Net neutrality is dead once again. Heres what happened.

Some words on a blue background say

Net neutrality is dead once more. A U.S. Court of Appeals has killed the Federal Communications Commission’s (FCC) attempt to reinstate open internet rules, finding that the government agency doesn’t have the legal authority to do so.

In a 26-page opinion filed on Thursday, the Sixth Circuit Court of Appeals determined that internet service providers (ISPs) offer an “information service” rather than a “telecommunications service” under the Communications Act of 1934. As such, they are not subject to the latter’s stricter FCC regulation, meaning the agency has no power to bring back net neutrality laws.

“As Congress has said, the Internet has ‘flourished, to the benefit of all Americans, with a minimum of government regulation,'” wrote Circuit Judge Richard Allen Griffin, quoting 47 U.S.C. § 230(a)(4)

Net neutrality rules prevent ISPs from controlling how users access the internet, prohibiting tactics such as throttling internet speeds, blocking legal websites, or charging more for access to certain ones. Opponents claim that net neutrality would reduce innovation and investment in broadband technologies. Advocates argue that net neutrality provides everyone with equal access to the internet, regardless of their position in life.

“[O]pen access to essential networks is an age-old proposition,” former FCC Chairman Tom Wheeler wrote in 2023. “The issue… is whether those that run the most powerful and pervasive platform in the history of the planet will be accountable for behaving in a ‘just and reasonable’ manner… [and] why such an important pathway on which so many Americans rely should be without a public interest requirement and appropriate oversight.”

The FCC cannot reintroduce net neutrality laws, court rules

The classification of ISPs may seem like a matter of nitpicking and semantics. However, this dispute over definitions has been vital to the battle for net neutrality, as telecommunications carriers are subject to heavier regulatory oversight under the Communications Act. For example, while telecommunications carriers are required to charge their customers just, reasonable, and nondiscriminatory rates, information services aren’t beholden to such rules.

Yet despite the difference in how each is treated, the distinction between information and telecommunications services is frequently unclear. 

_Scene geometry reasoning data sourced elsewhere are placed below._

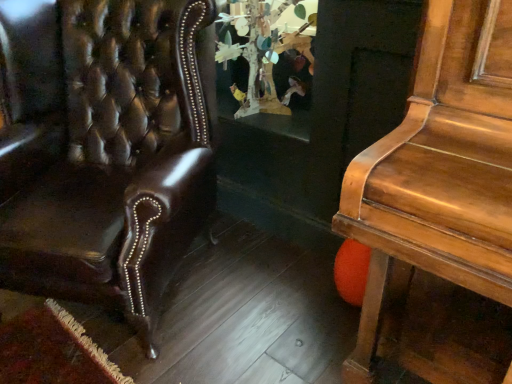 What do you see at coordinates (270, 66) in the screenshot? The height and width of the screenshot is (384, 512). I see `wooden tree sculpture at center` at bounding box center [270, 66].

Locate an element on the screen. The image size is (512, 384). wooden tree sculpture at center is located at coordinates (270, 66).

What is the approximate height of shiny brown leather chair at left?

shiny brown leather chair at left is 1.05 meters tall.

Find the location of a particular element. This screenshot has height=384, width=512. shiny brown leather chair at left is located at coordinates (105, 148).

The width and height of the screenshot is (512, 384). What do you see at coordinates (105, 148) in the screenshot? I see `shiny brown leather chair at left` at bounding box center [105, 148].

Identify the location of wooden tree sculpture at center. The image size is (512, 384). (270, 66).

From the picture: Is shiny brown leather chair at left to the left of wooden tree sculpture at center from the viewer's perspective?

Indeed, shiny brown leather chair at left is positioned on the left side of wooden tree sculpture at center.

Who is more distant, shiny brown leather chair at left or wooden tree sculpture at center?

wooden tree sculpture at center is more distant.

Considering the positions of point (50, 223) and point (296, 89), is point (50, 223) closer or farther from the camera than point (296, 89)?

Point (50, 223) is positioned closer to the camera compared to point (296, 89).

From the image's perspective, which object appears higher, shiny brown leather chair at left or wooden tree sculpture at center?

wooden tree sculpture at center.

From a real-world perspective, is shiny brown leather chair at left physically located above or below wooden tree sculpture at center?

shiny brown leather chair at left is situated lower than wooden tree sculpture at center in the real world.

Between shiny brown leather chair at left and wooden tree sculpture at center, which one has larger width?

shiny brown leather chair at left.

Considering the sizes of objects shiny brown leather chair at left and wooden tree sculpture at center in the image provided, who is shorter, shiny brown leather chair at left or wooden tree sculpture at center?

wooden tree sculpture at center is shorter.

Between shiny brown leather chair at left and wooden tree sculpture at center, which one has smaller size?

Smaller between the two is wooden tree sculpture at center.

Based on the photo, is shiny brown leather chair at left positioned beyond the bounds of wooden tree sculpture at center?

shiny brown leather chair at left is positioned outside wooden tree sculpture at center.

Is shiny brown leather chair at left directly adjacent to wooden tree sculpture at center?

shiny brown leather chair at left is not next to wooden tree sculpture at center, and they're not touching.

Is shiny brown leather chair at left positioned with its back to wooden tree sculpture at center?

That's right, shiny brown leather chair at left is facing away from wooden tree sculpture at center.

Can you tell me how much shiny brown leather chair at left and wooden tree sculpture at center differ in facing direction?

shiny brown leather chair at left and wooden tree sculpture at center are facing 30.4 degrees away from each other.

The height and width of the screenshot is (384, 512). In order to click on chair below the wooden tree sculpture at center (from a real-world perspective) in this screenshot , I will do `click(105, 148)`.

As defined by the Communications Act, an information service is “the offering of a capability for generating, acquiring, storing, transforming, processing, retrieving, utilizing, or making available information via telecommunications, and includes electronic publishing.” Meanwhile, a telecommunications service is “the offering of telecommunications for a fee directly to the public, or to such classes of users as to be effectively available directly to the public, regardless of the facilities used.”

In Griffin’s estimation, “an ‘information service’ manipulates data, while a ‘telecommunications service’ does not.” 

The FCC argued that third parties which create their own content are information services, such as Netflix, Amazon, and Google. In comparison, it considered ISPs which connect such third parties with users to be telecommunications services, like Verizon, T-Mobile, and AT&T.

Unfortunately, the court disagreed. Employing a broad definition of the term “capability,” Griffin reasoned that because ISPs “provide a user with the ‘capability’ to, at minimum, ‘retrieve’ third-party content,” they are to be considered information services.

“[A] provider need not itself generate, process, retrieve, or otherwise manipulate information in order to provide an ‘information service,'” wrote Griffin (emphasis original). “Instead, a provider need only offer the ‘capability‘ of manipulating information… to offer an ‘information service’.”

Thursday’s finding relied upon a landmark Supreme Court decision from last year which weakened the power of government agencies. Previously, courts deferred to such agencies’ reasonable interpretations of ambiguous laws. Now courts no longer have to follow this principle.

The partisan history of net neutrality in the U.S.

Whether the FCC has regarded ISPs as providing information services or telecommunication services has significantly fluctuated depending upon which political party is in power. (The FCC is directed by five commissioners who are appointed by the president, confirmed by the Senate, and serve five-year terms.)

Under Democratic President Barack Obama in 2015, the FCC determined that ISPs are telecommunication carriers and thus fall under its jurisdiction. This allowed the agency to introduce net neutrality laws. The FCC subsequently reversed this determination during Republican President Donald Trump’s term, considering ISPs information services and thus lifting net neutrality requirements.

Last April, the FCC attempted to bring back net neutrality under Democratic President Joe Biden. This effort was blocked after industry groups obtained an injunction against the order. Now it seems that this attempt to revive net neutrality will die in court.

Theoretically, the FCC could appeal Thursday’s finding to the Supreme Court. Even so, it’s unlikely the agency will take this step considering Trump resumes office in a few weeks.

“Consumers across the country have told us again and again that they want an internet that is fast, open, and fair,” FCC Chair Jessica Rosenworcel said in a statement following the court’s decision. “With this decision it is clear that Congress now needs to heed their call, take up the charge for net neutrality, and put open internet principles in federal law.”